This was an excellent trip late in the season. Due to the low snow pack this year, the Mount Shasta Climbing Route Advisory was already telling people to come back next year, however, the climbing was still very nice. On Saturday afternoon I headed up to Lake Helen and slept in my 20°F bag and bivy (way too warm for the bivy). The next morning Carl, Van, and I started heading up to the Red Banks via the standard Climber's Right of Heart variation with the route going directly up into one of the chimneys. We reached the summit around 12:30pm where we were met by two rangers who were doing their best to scare everyone off the summit. As it turned out, there were lightning storms in local towns and the static was disrupting their cell phone reception. On the way down we avoided the chimneys by heading over to the Thumb Rock saddle, slipping through "the notch," and then slide-stepping down the eternal scree field. I even glissaded a bit at the bottom though the snow is now fairly dirty and not as fun. Although the low pressure system off the coast of Oregon had pushed the jetstream over Shasta for the weekend, we were lucky in that it only snowed for a bit during the morning and the rain stayed to the northeast of the mountain, leaving our route down clear and sunny. Overall this is a mountain with lots of character and amazing views.

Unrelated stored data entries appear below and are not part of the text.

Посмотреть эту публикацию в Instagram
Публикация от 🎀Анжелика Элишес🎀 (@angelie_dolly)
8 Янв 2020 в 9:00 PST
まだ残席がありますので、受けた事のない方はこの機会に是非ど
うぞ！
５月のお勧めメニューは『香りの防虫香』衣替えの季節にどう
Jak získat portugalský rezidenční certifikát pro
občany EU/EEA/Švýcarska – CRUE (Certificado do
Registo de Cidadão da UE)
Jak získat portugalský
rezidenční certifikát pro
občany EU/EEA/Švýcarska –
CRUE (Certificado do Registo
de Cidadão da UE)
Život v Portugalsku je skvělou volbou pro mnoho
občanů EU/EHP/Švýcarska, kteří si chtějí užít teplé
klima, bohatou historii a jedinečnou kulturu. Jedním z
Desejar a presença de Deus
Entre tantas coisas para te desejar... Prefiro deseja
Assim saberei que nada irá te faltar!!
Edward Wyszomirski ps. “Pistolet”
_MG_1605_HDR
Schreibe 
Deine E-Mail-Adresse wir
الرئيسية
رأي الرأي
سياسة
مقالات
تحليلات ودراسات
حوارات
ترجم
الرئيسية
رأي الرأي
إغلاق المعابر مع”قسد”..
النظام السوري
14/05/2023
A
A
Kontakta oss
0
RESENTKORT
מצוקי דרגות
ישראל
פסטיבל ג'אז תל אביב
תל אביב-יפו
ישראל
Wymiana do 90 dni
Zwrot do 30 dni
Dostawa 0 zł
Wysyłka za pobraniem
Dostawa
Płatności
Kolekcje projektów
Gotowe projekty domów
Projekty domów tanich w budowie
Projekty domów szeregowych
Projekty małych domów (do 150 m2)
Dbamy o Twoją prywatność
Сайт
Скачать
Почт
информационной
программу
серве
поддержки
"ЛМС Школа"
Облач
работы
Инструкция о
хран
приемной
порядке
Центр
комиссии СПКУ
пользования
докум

This was the fifteenth and final summit of my CA 14er speed climbing tour! Check out the trip report here.
I did this climb solo (my first ever) from Bunny Flat to the summit in 7 hours. The conditions were good - very little wind on the mountain. I left Bunny Flat at 2:30am and made Lake Helen at 4:30am. The snowline started just above the camp at 10,400 ft. By 5am I was working my way up the rockfall littered snowfield toward the Red Banks. There were 2 other groups climbing ahead of me. I wanted to make sure I got through the rockfall area early in the morning. I took the right of the Heart route. Below the Red Banks I decided to go the most direct route up the first (far left) chimney. It looked easier than it was...the top of the chimney got very steep and icy. Not a good place to fall. Later when I was descending I talked to a climber who was resting as his buddy climbed the same route...without wearing crampons!! That is nuts. I made the base Misery Hill after getting out of the chimney (it was full of rocks at the top). My legs were feeling fried from the non-stop climb so I rested. I continued on to the summit at what seemed like a snail's pace - walking 25 steps then resting. There was no need for crampons after the chimney. At 9:30am I made the summit where 5 other climbers were resting in the warm sun. The weather and views were fantastic! I descended via the notch by Thumb Rock as recommended by the climbing ranger (far left side of Red Banks) and walked carefully down the steep red rock to the snowfield. After making a slow descent (my feet were giving me some problems) and not glissading (rocks in the chute) I made it back to the car at 4:30pm. All in all a great climb and my first solo expedition. Final thoughts... going solo is tougher mentally than I thought (something about walking in pitch blackness with a headlamp on for hours with not a soul in sight)...but once I made it to Lake Helen I knew I would reach the summit.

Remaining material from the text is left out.